* [WHAT IS NEEDED] Every line below must be copied as written, except for pictures.

========

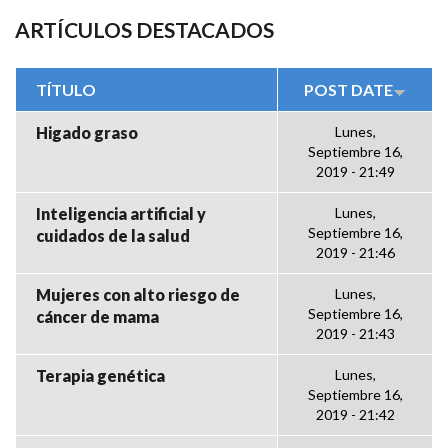
ARTÍCULOS DESTACADOS
TÍTULO
POST DATE
Higado graso
Lunes,
Septiembre 16,
2019 - 21:49
Inteligencia artificial y
Lunes,
Septiembre 16,
cuidados de la salud
2019 - 21:46
Mujeres con alto riesgo de
Lunes,
Septiembre 16,
cáncer de mama
2019 - 21:43
Terapia genética
Lunes,
Septiembre 16,
2019 - 21:42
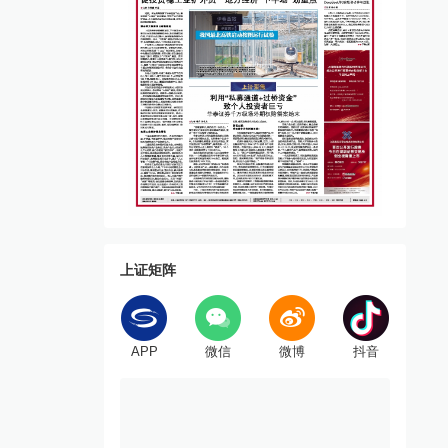
上证矩阵
APP
微信
微博
抖音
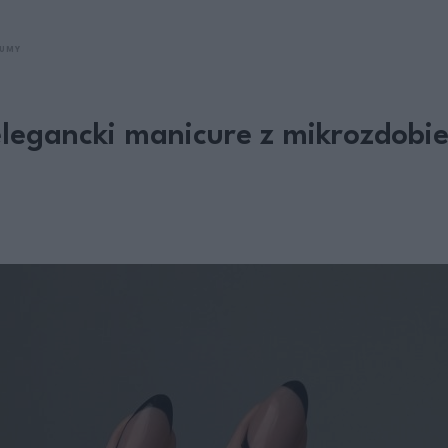
FUMY
elegancki manicure z mikrozdobi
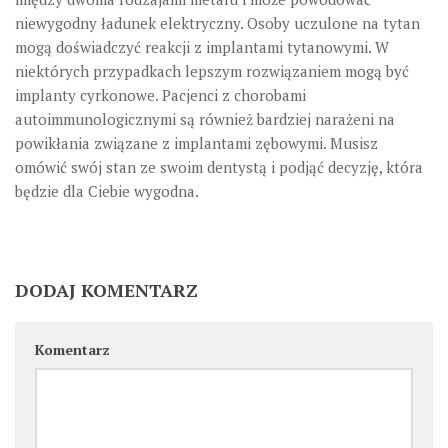
niewygodny ładunek elektryczny. Osoby uczulone na tytan
mogą doświadczyć reakcji z implantami tytanowymi. W
niektórych przypadkach lepszym rozwiązaniem mogą być
implanty cyrkonowe. Pacjenci z chorobami
autoimmunologicznymi są również bardziej narażeni na
powikłania związane z implantami zębowymi. Musisz
omówić swój stan ze swoim dentystą i podjąć decyzję, która
będzie dla Ciebie wygodna.
DODAJ KOMENTARZ
Komentarz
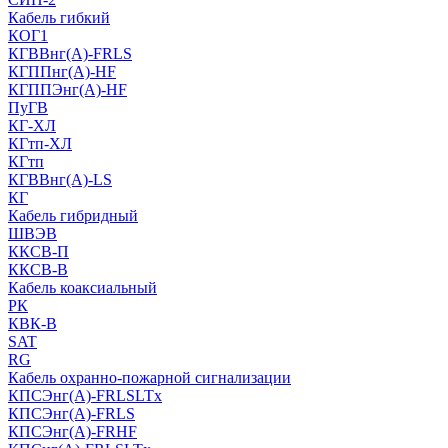
Кабель гибкий
КОГ1
КГВВнг(А)-FRLS
КГППнг(A)-HF
КГППЭнг(A)-HF
ПуГВ
КГ-ХЛ
КГтп-ХЛ
КГтп
КГВВнг(А)-LS
КГ
Кабель гибридный
ШВЭВ
ККСВ-П
ККСВ-В
Кабель коаксиальный
РК
КВК-В
SAT
RG
Кабель охранно-пожарной сигнализации
КПСЭнг(А)-FRLSLTx
КПСЭнг(А)-FRLS
КПСЭнг(А)-FRHF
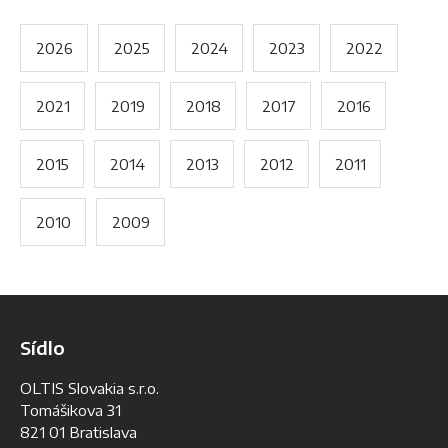
2026
2025
2024
2023
2022
2021
2019
2018
2017
2016
2015
2014
2013
2012
2011
2010
2009
Sídlo
OLTIS Slovakia s.r.o.
Tomášikova 31
821 01 Bratislava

========

* [OUTPUT]
ARTÍCULOS DESTACADOS
TÍTULO
POST DATE
Higado graso
Lunes,
Septiembre 16,
2019 - 21:49
Inteligencia artificial y
Lunes,
Septiembre 16,
cuidados de la salud
2019 - 21:46
Mujeres con alto riesgo de
Lunes,
Septiembre 16,
cáncer de mama
2019 - 21:43
Terapia genética
Lunes,
Septiembre 16,
2019 - 21:42
上证矩阵
APP
微信
微博
抖音
FUMY
elegancki manicure z mikrozdobi
niewygodny ładunek elektryczny. Osoby uczulone na tytan
mogą doświadczyć reakcji z implantami tytanowymi. W
niektórych przypadkach lepszym rozwiązaniem mogą być
implanty cyrkonowe. Pacjenci z chorobami
autoimmunologicznymi są również bardziej narażeni na
powikłania związane z implantami zębowymi. Musisz
omówić swój stan ze swoim dentystą i podjąć decyzję, która
będzie dla Ciebie wygodna.
DODAJ KOMENTARZ
Komentarz
Кабель гибкий
КОГ1
КГВВнг(А)-FRLS
КГППнг(A)-HF
КГППЭнг(A)-HF
ПуГВ
КГ-ХЛ
КГтп-ХЛ
КГтп
КГВВнг(А)-LS
КГ
Кабель гибридный
ШВЭВ
ККСВ-П
ККСВ-В
Кабель коаксиальный
РК
КВК-В
SAT
RG
Кабель охранно-пожарной сигнализации
КПСЭнг(А)-FRLSLTx
КПСЭнг(А)-FRLS
КПСЭнг(А)-FRHF
2026
2025
2024
2023
2022
2021
2019
2018
2017
2016
2015
2014
2013
2012
2011
2010
2009
Sídlo
OLTIS Slovakia s.r.o.
Tomášikova 31
821 01 Bratislava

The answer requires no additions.